Another article on depression with ALS

Kubler A, Winter S, Ludolph AC, Hautzinger M and Birbaumer N (2005). Severity of depressive symptoms and quality of life in patients with amyotrophic lateral sclerosis. Neurorehabil Neural Repair 19: 182-93. OBJECTIVES: The authors aimed at investigating the occurrence of depression and the level of quality of life in patients with amyotrophic lateral sclerosis (ALS), an incurable neurodegenerative disease leading to progressive motor paralysis. They further wished to elucidate correlates of depression and quality of life, such as physical impairment, time since diagnosis, age, sex, and education. Additionally, the authors attempted to confirm previous studies that had shown quality of life to be underestimated by partners or caregivers.
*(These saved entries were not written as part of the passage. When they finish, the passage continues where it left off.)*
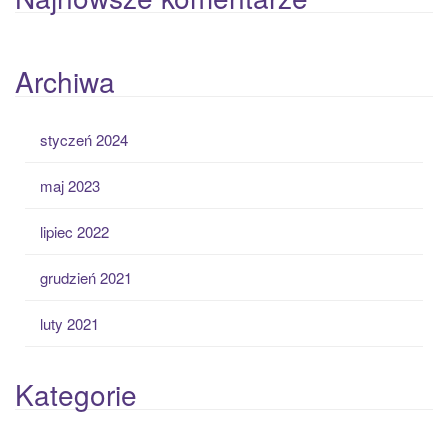
Archiwa
styczeń 2024
maj 2023
lipiec 2022
grudzień 2021
luty 2021
Kategorie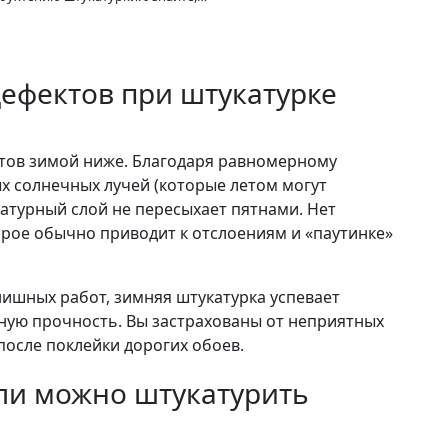
дефектов при штукатурке
ктов зимой ниже. Благодаря равномерному
х солнечных лучей (которые летом могут
катурный слой не пересыхает пятнами. Нет
рое обычно приводит к отслоениям и «паутинке»
нишных работ, зимняя штукатурка успевает
ную прочность. Вы застрахованы от неприятных
после поклейки дорогих обоев.
или можно штукатурить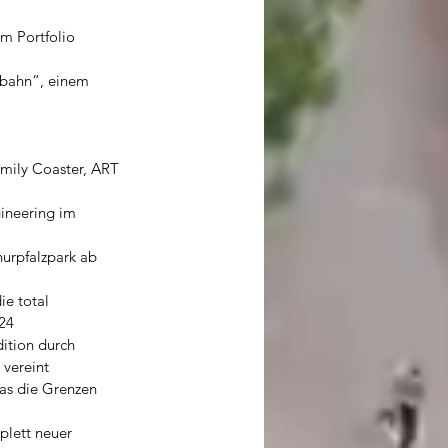
m Portfolio 
nbahn“, einem 
mily Coaster, ART 
ineering im 
urpfalzpark ab 
ie total
024
dition durch 
vereint 
as die Grenzen 
lett neuer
METHODS: To assess severity of depressive symptoms, the authors used Beck's Depression Inventory (BDI) and the ALS-Depression Inventory. To assess the patients' quality of life, they used the Scales to Assess Quality of Life. The same questionnaire was presented to partners or caregivers to estimate the patients' quality of life. RESULTS: Severity of depressive symptoms was everything from not depressed to clinically relevant depressed. On average, quality of life was rated as satisfactory. Severity of depressive symptoms and quality of life showed a moderate positive relation to physical impairment and a weak negative relation to time since diagnosis. Partners or caregivers rated patients' quality of life significantly lower than did the patients. CONCLUSIONS: Although depression occurs among ALS patients, it is not inevitable. Patients can remain free of depression and maintain a good quality of life. Depression should be treated, and patients have to be provided with unbiased information, including their medical and palliative care options. Institute of Medical Psychology and Behavioural Neurobiology, University of Tubingen, Tubingen, Germany.